Toplam Sayfa Görüntüleme Sayısı

Çarşamba, Kasım 16, 2011

Masal Şehir Prag


Prag güzel diye duyuyordum ama bu kadarını beklemiyordum. Resmen bayıldım, buyulendim. Bayram tatiline denk gelen gezimizi müthiş bir organizasyon başarısıyla  ablamlarla kesiştirdik ve buluştuk. Şansımıza hava da çok güzeldi. Onların tur şirketinin düzenlediği extra turlara katıldık. Dolu dolu bir gezi oldu. Tabi rehberli geziler olunca hele de çok tatlı bir rehberle gezince gördüklerimiz daha bir anlam kazandı, söyleyecek söz de arttı, tadından yenmedi. Karlovy Vary ve Terezin kampı gezilerine turla birlikte gittik. Ortaçağ gecesi ve Dresden turu ise zamansızlıktan  katılamadığımız, içimizde kalan turlardı.
İlk akşam ablamlarla buluşur buluşmaz rehberin önerisi olan merkezdeki Celnice Kolkovna adlı  restoranda gulaş çorbası ve gulaş yemeğini denedik. Çok başarılıydı, çorbayı Paris'te denemiştim ilk kez ve beğenmemiştim pek  ama oradaki çok  güzeldi.

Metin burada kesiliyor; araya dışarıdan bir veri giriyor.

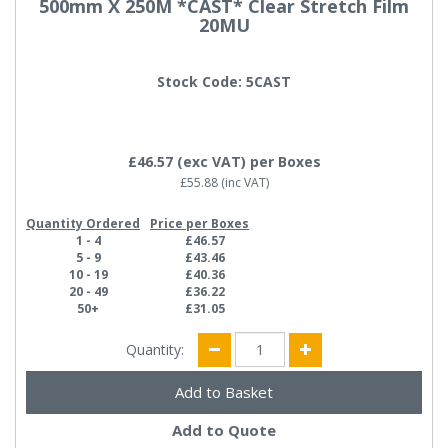
500mm X 250M *CAST* Clear Stretch Film
20MU
Stock Code: 5CAST
£46.57
(exc VAT)
per Boxes
£55.88
(inc VAT)
Quantity Ordered
Price per Boxes
1 - 4
£46.57
5 - 9
£43.46
10 - 19
£40.36
20 - 49
£36.22
50+
£31.05
Quantity:
Add to Quote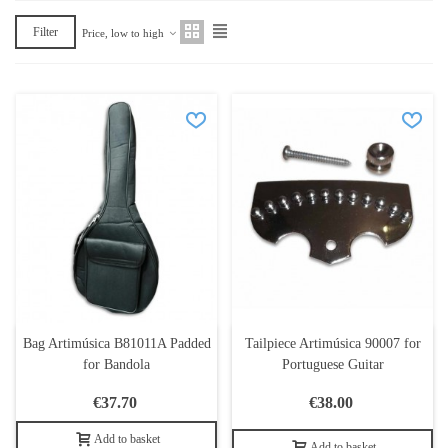
Filter
Price, low to high
Bag Artimúsica B81011A Padded
Tailpiece Artimúsica 90007 for
for Bandola
Portuguese Guitar
€37.70
€38.00
Add to basket
Add to basket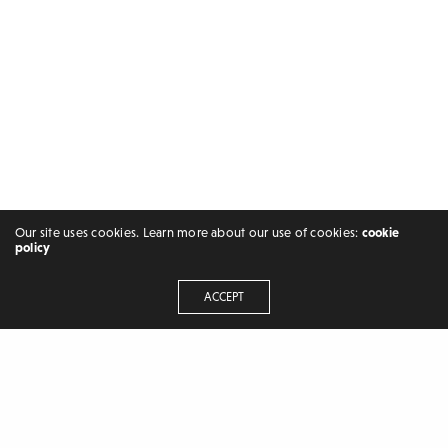
Our site uses cookies. Learn more about our use of cookies:
cookie
policy
ACCEPT
FREELANCER | BLOGGER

   Bol baharatli, etli patatesli bir corba, sicacik mmm

Goulash bir et yemegi, siyahliklar arasinda kaybolmus, baharatli sosu da guzel. Ekmek ici ve sebze mucverle suslenmisti.
Siyah Çek birasını çok sevdim, hem biraz daha hafif hem de karamel aromalı. Bir de Moravia bölgesinin şarabı ünlüymüş, onu da denedik, gayet güzeldi.
Vltava nehri, Charles köprüsü (karl,şarl,çarl her neyse ), kukla dükkanları, saat kulesi, St.Vitus katedrali ve kalesiyle Prag çok şirindi. Fotograflari eleyemiyorum hepsini koyacagim neredeyse:) 

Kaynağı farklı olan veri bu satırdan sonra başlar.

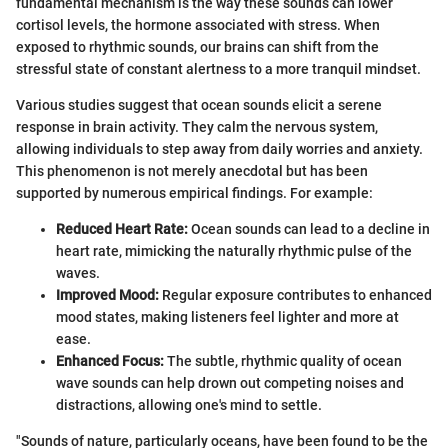
fundamental mechanism is the way these sounds can lower
cortisol levels, the hormone associated with stress. When
exposed to rhythmic sounds, our brains can shift from the
stressful state of constant alertness to a more tranquil mindset.
Various studies suggest that ocean sounds elicit a serene
response in brain activity. They calm the nervous system,
allowing individuals to step away from daily worries and anxiety.
This phenomenon is not merely anecdotal but has been
supported by numerous empirical findings. For example:
Reduced Heart Rate:
Ocean sounds can lead to a decline in
heart rate, mimicking the naturally rhythmic pulse of the
waves.
Improved Mood:
Regular exposure contributes to enhanced
mood states, making listeners feel lighter and more at
ease.
Enhanced Focus:
The subtle, rhythmic quality of ocean
wave sounds can help drown out competing noises and
distractions, allowing one's mind to settle.
"Sounds of nature, particularly oceans, have been found to be the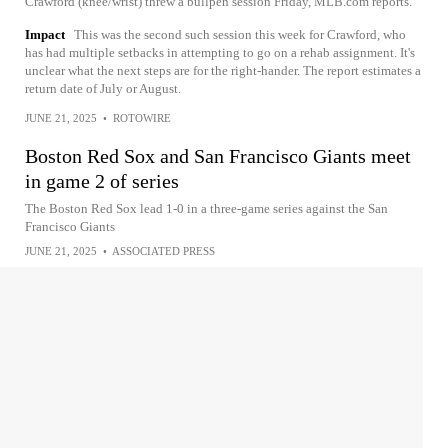
Crawford (knee/wrist) threw a bullpen session Friday, MLB.com reports.
Impact
This was the second such session this week for Crawford, who
has had multiple setbacks in attempting to go on a rehab assignment. It's
unclear what the next steps are for the right-hander. The report estimates a
return date of July or August.
JUNE 21, 2025
•
ROTOWIRE
Boston Red Sox and San Francisco Giants meet
in game 2 of series
The Boston Red Sox lead 1-0 in a three-game series against the San
Francisco Giants
JUNE 21, 2025
•
ASSOCIATED PRESS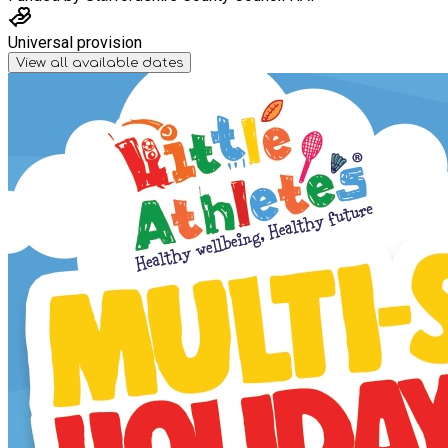
Universal provision
View all available dates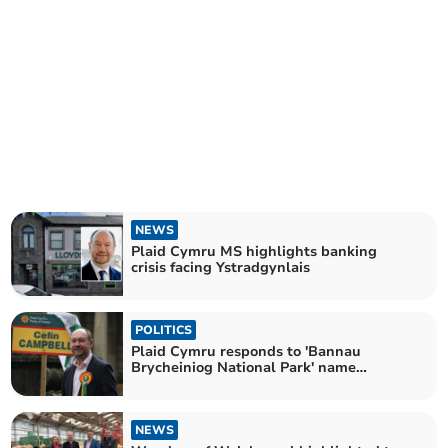
NEWS
Plaid Cymru MS highlights banking
crisis facing Ystradgynlais
POLITICS
Plaid Cymru responds to 'Bannau
Brycheiniog National Park' name
announcement
NEWS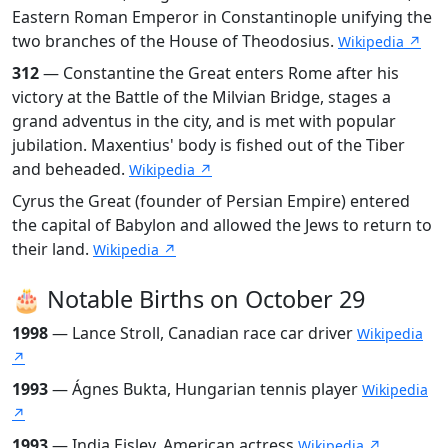
Eastern Roman Emperor in Constantinople unifying the
two branches of the House of Theodosius.
Wikipedia ↗
312
— Constantine the Great enters Rome after his
victory at the Battle of the Milvian Bridge, stages a
grand adventus in the city, and is met with popular
jubilation. Maxentius' body is fished out of the Tiber
and beheaded.
Wikipedia ↗
Cyrus the Great (founder of Persian Empire) entered
the capital of Babylon and allowed the Jews to return to
their land.
Wikipedia ↗
🎂 Notable Births on October 29
1998
— Lance Stroll, Canadian race car driver
Wikipedia
↗
1993
— Ágnes Bukta, Hungarian tennis player
Wikipedia
↗
1993
— India Eisley, American actress
Wikipedia ↗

 Charles Koprusunden goruntuler...
Prag kalesi icinde yer alan  St.Vitus Katedrali, bu kadari da fazla dedirtti:) Icerisinde pek cok Bohem Krali ve Kutsal Roma Imparatorlarinin mezarlari bulunan katedral muthis bir gotik mimari ornegi.

 Meydandaki astronomik saat. Hikayesini suradan okuyabilirsiniz.

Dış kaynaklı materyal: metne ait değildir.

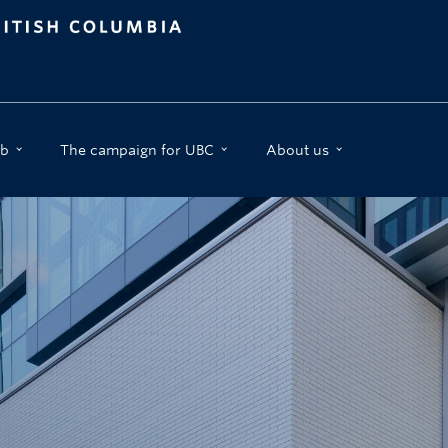
b
The campaign for UBC
About us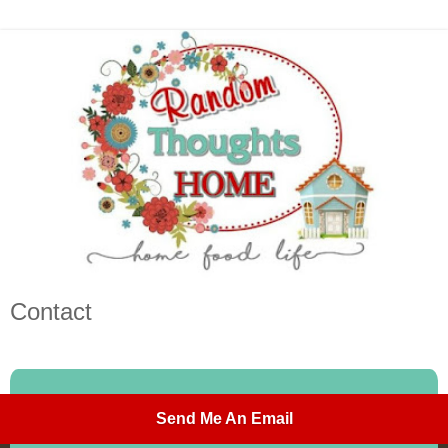
Contact
Send Me An Email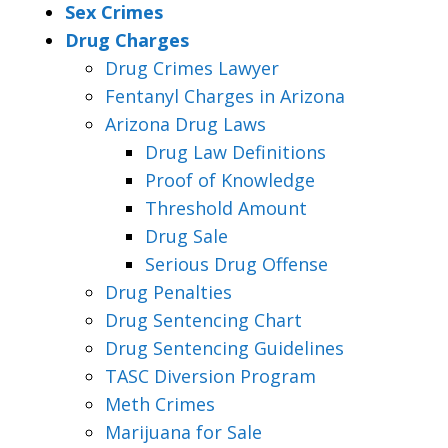
Sex Crimes
Drug Charges
Drug Crimes Lawyer
Fentanyl Charges in Arizona
Arizona Drug Laws
Drug Law Definitions
Proof of Knowledge
Threshold Amount
Drug Sale
Serious Drug Offense
Drug Penalties
Drug Sentencing Chart
Drug Sentencing Guidelines
TASC Diversion Program
Meth Crimes
Marijuana for Sale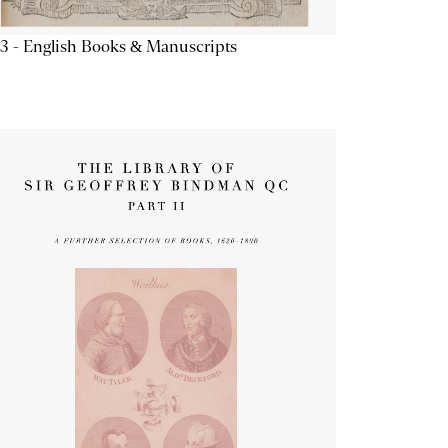
3 - English Books & Manuscripts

Marionnettes...Bu kuklacida 1 saat gecirdik. En sonunda ortalama bir pinokyo alabildik. Burada gorunenlerin fiyatlari 2-3 milyara kadar cikiyor. Animasyon bolumu mezunu sanatcilar yapiyormus. Gercekten emekleri saygiyi hakediyor. Hepsinde aklim kaldi.
Son gun Charles koprusunun cikisindaki Podvezi Restorani'nda bir gulas corbasi daha yedik, biz gittigimizde yoktu ama ekmegin icinde servis ediliyormus normalde, ilk gun yedigimiz gibi olmasa da guzeldi. 
Her akşam (en azından orada olduğumuz 3 akşam) 'Eski Sehir' meydaninda festivalmişçesine, satıcılar vardı. Grill peynirler, kazanda patates, domuz çevirme, sıcak şarap, kızartmalar, tatlılar, danteller satıyorlardı.
Adini bilmedigim bu hamurisi tatlinin tadina bayildim. Sicacik ve citir citir.


                                                         Sicak sarap standi

Tam ortacag konsepti, cok guzel hareketler  bence.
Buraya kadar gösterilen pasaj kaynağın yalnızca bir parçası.